Sometimes, to design the future, we need to take a break and look back.

The last few years have radically transformed the way many people experience the office: the pandemic, together with a generational change and a greater sustainability awareness, have changed habits and created new needs. The workplace can only adapt to this constant evolution.

These assumptions are the reason behind the renewed interest in a psychological theory that dates back to the mid-twentieth century (1943 to be exact), and which still today serves as an important guideline in many different areas.

We speak of Abraham Maslow’s Pyramid of Needs, a motivational model of human development that has been widely exploited in management training and – more generally – in work psychology.

Its principles, as anticipated, can be applied to the entire professional sphere and are increasingly being used as a roadmap for the design of spaces. These are, of course, just general guidelines, but they can lay the foundations for a more in-depth analysis of various environments.

How to use the pyramid of needs for office planning

Maslow’s pyramid of needs is based on five levels, the so-called “motivational levers” of an individual. At the base we find the basic and unavoidable needs, while at the top we find the ultimate goal: personal fulfillment.

1.   Physiological needs

The basic needs, when we talk about the office, are quite obvious: they include light, temperature, air quality, noise, toilet proximity, space accessibility and the availability of a comfortable workstation (starting with one’s chair!). Taking this a step further, this category also considers refreshment areas and all technologies that are available to employees in order to make their workflow more efficient.
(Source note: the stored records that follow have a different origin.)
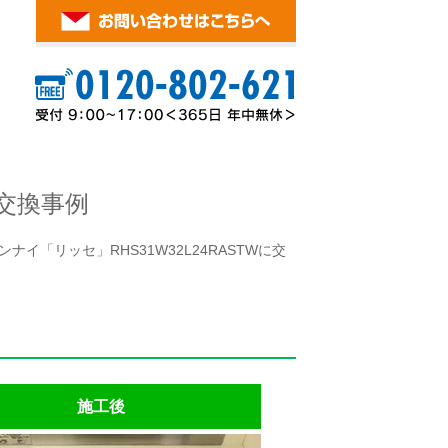
交換事例
イ「リッセ」RHS31W32L24RASTWに交
施工後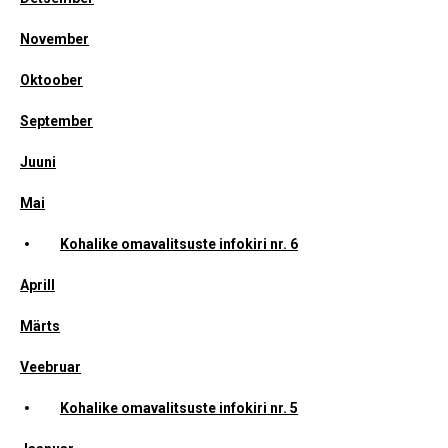
November
Oktoober
September
Juuni
Mai
Kohalike omavalitsuste infokiri nr. 6
Aprill
Märts
Veebruar
Kohalike omavalitsuste infokiri nr. 5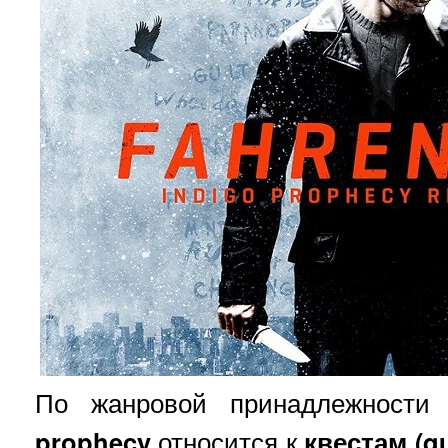
По жанровой принадлежност
prophecy
относится к
квестам (qu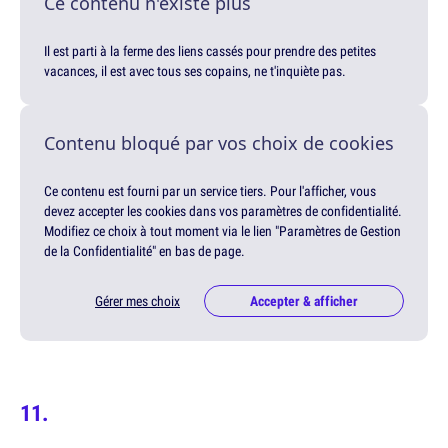
Ce contenu n'existe plus
Il est parti à la ferme des liens cassés pour prendre des petites
vacances, il est avec tous ses copains, ne t'inquiète pas.
Contenu bloqué par vos choix de cookies
Ce contenu est fourni par un service tiers. Pour l'afficher, vous
devez accepter les cookies dans vos paramètres de confidentialité.
Modifiez ce choix à tout moment via le lien "Paramètres de Gestion
de la Confidentialité" en bas de page.
Gérer mes choix
Accepter & afficher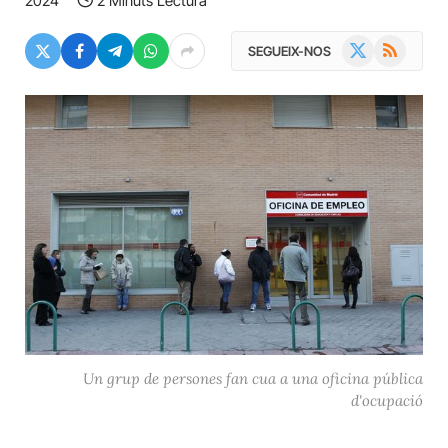
2024
2 Minuts Lectura
X
RSS
SEGUEIX-NOS
(Twitter)
Un grup de persones fan cua a una oficina pública
d'ocupació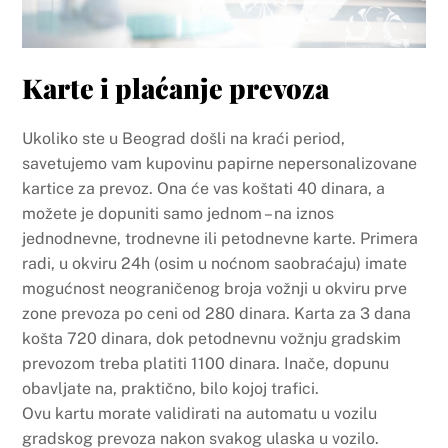
Karte i plaćanje prevoza
Ukoliko ste u Beograd došli na kraći period,
savetujemo vam kupovinu papirne nepersonalizovane
kartice za prevoz. Ona će vas koštati 40 dinara, a
možete je dopuniti samo jednom – na iznos
jednodnevne, trodnevne ili petodnevne karte. Primera
radi, u okviru 24h (osim u noćnom saobraćaju) imate
mogućnost neograničenog broja vožnji u okviru prve
zone prevoza po ceni od 280 dinara. Karta za 3 dana
košta 720 dinara, dok petodnevnu vožnju gradskim
prevozom treba platiti 1100 dinara. Inače, dopunu
obavljate na, praktično, bilo kojoj trafici.
Ovu kartu morate validirati na automatu u vozilu
gradskog prevoza nakon svakog ulaska u vozilo.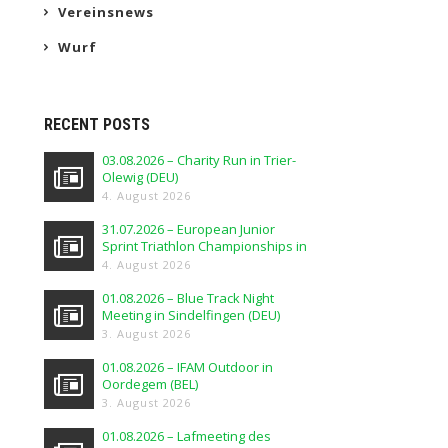
Vereinsnews
Wurf
RECENT POSTS
03.08.2026 – Charity Run in Trier-
Olewig (DEU)
4. August 2026
31.07.2026 – European Junior
Sprint Triathlon Championships in
Elblag (POL)
4. August 2026
01.08.2026 – Blue Track Night
Meeting in Sindelfingen (DEU)
3. August 2026
01.08.2026 – IFAM Outdoor in
Oordegem (BEL)
3. August 2026
01.08.2026 – Lafmeeting des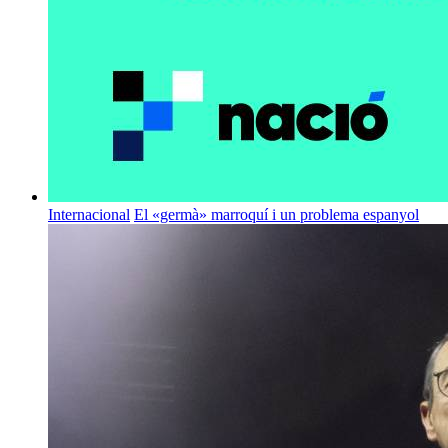
Internacional
El «germà» marroquí i un problema espanyol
The approach is the same as the one used in the regenerative workspace design: it starts by listening to people’s needs and is implemented through the choice of furniture and the development of workspaces.

2.   Safety

People need to feel safe while working, so the first step is to create environments in line with all legal requirements. In this particular historical period, it’s also necessary to consider all the pandemic related needs: social distancing, the presence of sanitising gel in most environments and the possible need for partition screens between desks.

3.   Belongingness

The desire for acceptance, the need to feel part of a community and the sense of belonging can take different forms when we talk about the office. Diversity and inclusion are now part of the DNA of many companies and have as much influence on human resources management as on space design. Relational needs can be further satisfied by designing collective environments in line with the company’s business: from indoor lounge areas to public company spaces that can be booked for events or used as co-working spaces.

4.   Esteem

Feeling appreciated makes you work better and want to improve further. This appreciation must obviously originate from people, but it can also be demonstrated through design: the executive office can be nothing but the ultimate expression of this.

5.   Self-actualization

Feeling professionally fulfilled must come from within: this is a personal goal that the company can only support. In terms of design, some companies may want to help employee fulfilment by developing training and educational spaces, while others may want to develop environments where people can express their creative talents. The general requirement is flexibility, in order to allow the office to be reconfigured on a daily basis according to individual needs.

We can generally summarise all of these points in a single thought: designing for people means listening to their needs, in order to meet them to the best of the company’s ability.